There are 12 requirements that you’ll need to pursue. Please note there’s a lot more to these, but here’s a good primer:

  1. Install a firewall. Get a solid hosting provider, and they should be able to do this for you.
  2. Be careful with your passwords. Don’t use vendor-supplied passwords, and don’t use “password123” or your dog’s name. You catch my drift.
  3. Protect cardholder data. Getting technical pretty quickly here, but you’re here because you’re smart! Ensure the stored data is fully encrypted, and be sure the encryption keys are protected. There are cases where the encryption keys are laying around, or are in a spreadsheet—that’s not protected. Also, ensure the cardholder data isn’t laying around in a spreadsheet somewhere or on physical paper. This requirement item also requires a flowchart of cardholder data.
  4. Protect how cardholder data is transmitted. Before, we were talking about stored data. This item is all about protecting how the data is transmitted.
  5. Say no to the viruses! Ensure you have anti-virus software on any system and application that touches cardholder data (phones, tablets, computers, servers, etc.).
  6. Be current. Many, many breaches are due to outdated software installed on your machines or server. Ensure you’re constantly on the latest, most stable versions.
  7. Be choosy with who gets access. Not everybody needs access to your sensitive data. Be particular with who gets access to what.
  8. Be a fortress with your usernames and passwords. Ensure you have a solid policy for usernames/ passwords, and have logic in place to disallow usernames/ passwords that aren’t secure. Set password lockouts (such as “You’ve entered your password incorrectly 3 times, therefore I’m not letting you in”), as well as enabling multi-factor authentication (your password in addition to something only you have, such as your fingerprint or a hardware token).
  9. Your physical space must also be a fortress. Having all of the above in place is for naught if someone can walk into your office and change everything.
  10. Monitor all access to the data. Keep detailed logging of who’s accessing what information, as well as how and where they’re accessing it.
  11. Regularly test. How often does your technology seem to break for no reason? For a secure environment, regular testing controls are imperative.
  12. Have a policy. All of this is confusing, and your staff will find it equally confusing. Ensure you have a policy in place that clearly addresses security standards and procedures.
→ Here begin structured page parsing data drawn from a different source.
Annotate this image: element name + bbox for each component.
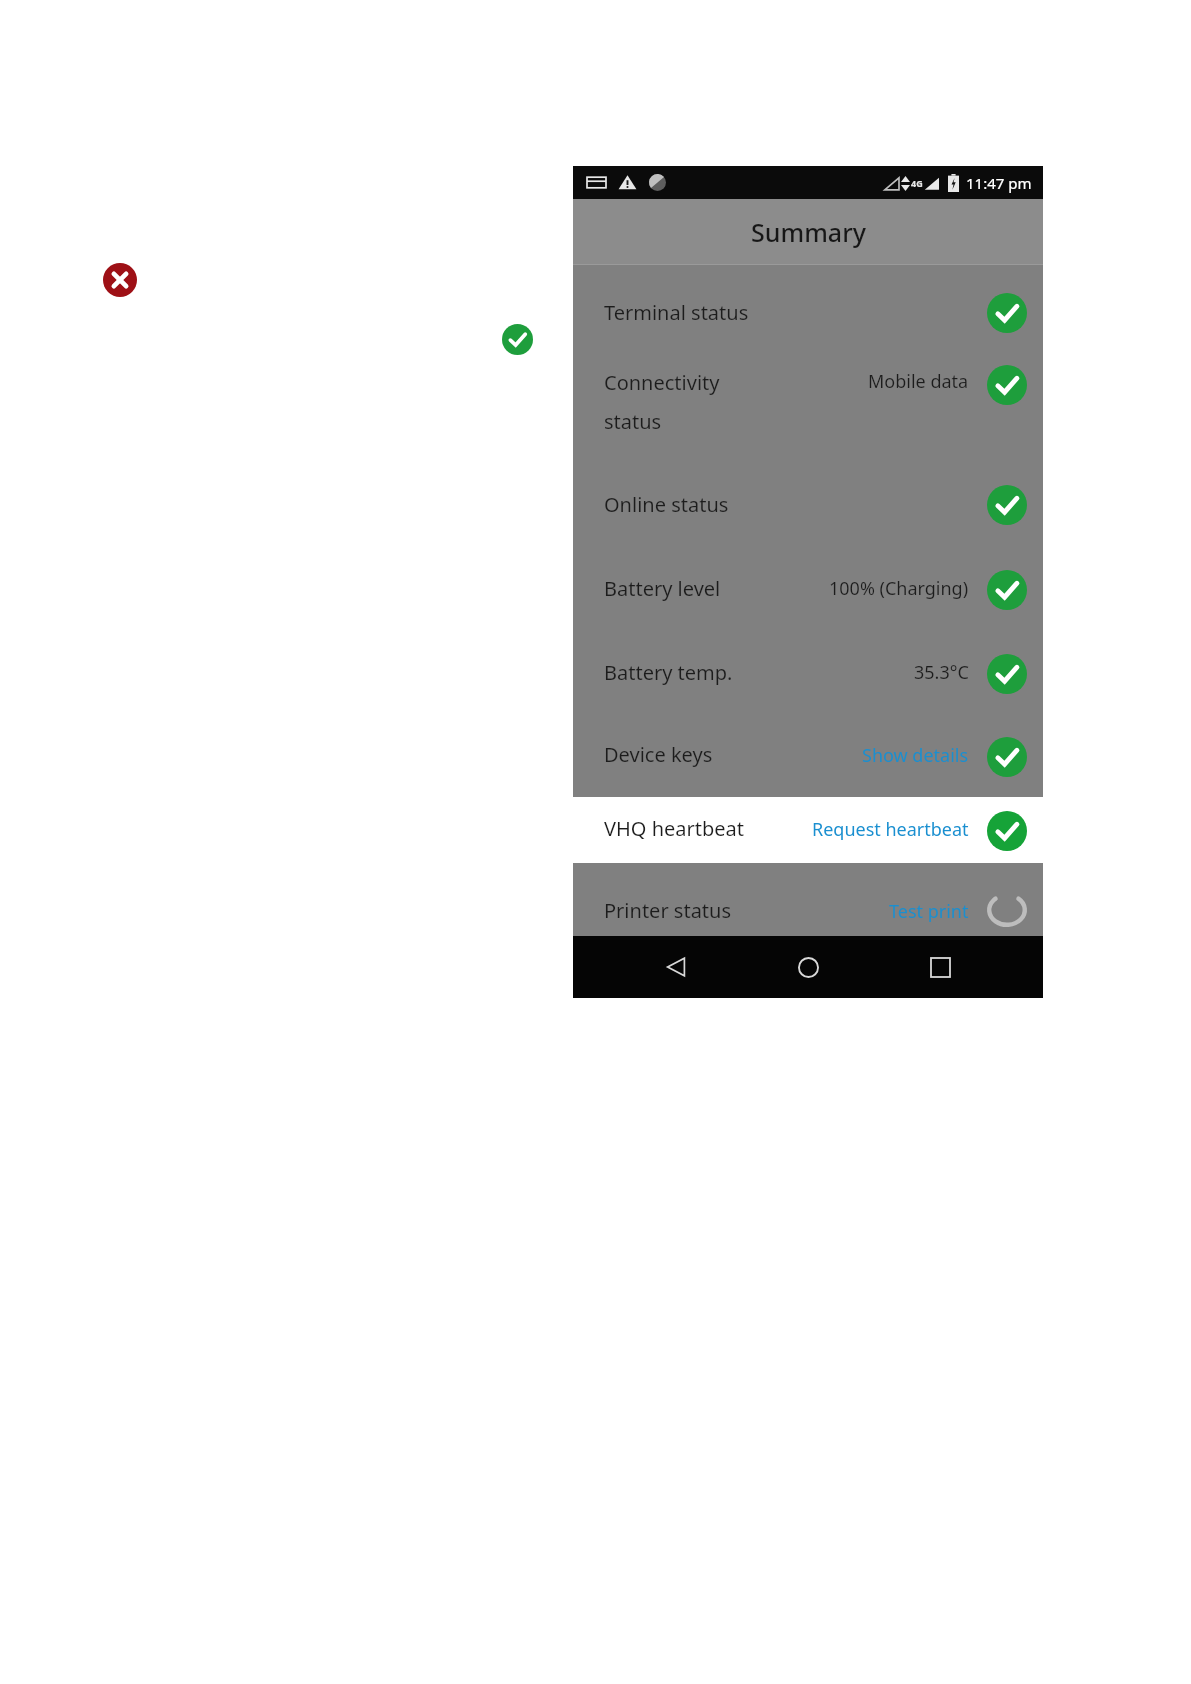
button[interactable]: Device keys [573,717,1043,797]
other: Loading [987,893,1027,927]
other: OK [987,737,1027,777]
staticText: Mobile data [868,369,969,394]
other: OK [987,654,1027,694]
other: OK [987,485,1027,525]
other: OK [987,570,1027,610]
staticText: Online status [604,491,729,518]
other: OK [987,365,1027,405]
button[interactable]: Home [779,938,837,996]
staticText: 35.3°C [914,660,969,685]
staticText: Terminal status [604,299,749,326]
button[interactable]: Test print [889,899,969,924]
staticText: Printer status [604,897,732,924]
button[interactable]: Show details [862,743,969,768]
staticText: Battery temp. [604,659,733,686]
other: Error [103,263,137,297]
staticText: Device keys [604,741,713,768]
other: OK [987,811,1027,851]
button[interactable]: Request heartbeat [812,817,969,842]
button[interactable]: Printer status [573,863,1043,927]
staticText: Battery level [604,575,721,602]
button[interactable]: Recents [911,938,969,996]
staticText: 11:47 pm [966,173,1032,193]
staticText: 4G [911,177,923,189]
button[interactable]: Terminal status [573,265,1043,349]
button[interactable]: Online status [573,465,1043,549]
button[interactable]: VHQ heartbeat [573,797,1043,863]
staticText: Summary [751,215,866,249]
other: OK [987,293,1027,333]
button[interactable]: Back [647,938,705,996]
button[interactable]: Connectivity status [573,349,1043,465]
button[interactable]: Battery level [573,549,1043,633]
staticText: VHQ heartbeat [604,815,744,842]
button[interactable]: Battery temp. [573,633,1043,717]
other: Success [502,324,533,355]
staticText: Connectivity status [604,369,720,435]
staticText: 100% (Charging) [829,576,969,601]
Limiting your PCI compliance scope

As you have deduced, SAQ-EP is a massive task and one that can consume energy, resources, and budget. If you’re completely overwhelmed by everything that’s needed to be accomplished to be fully compliant in this, consider what’s needed to move from SAQ-EP to SAQ-A.

In conclusion

I’m not a PCI Compliance specialist, just someone who knows enough to raise awareness on this important topic. For a comprehensive overview, please head over to the PCI Security Standards Council site.

Becoming PCI compliant is imperative, especially as more organizations’ data practices are under increased scrutiny. While all of this sounds extremely technical, PCI compliance is not just an IT function. Instead, it involves buy-in from your entire organization and support from the top.

Go forth, good people, and take these steps to ensure a better, more secure web!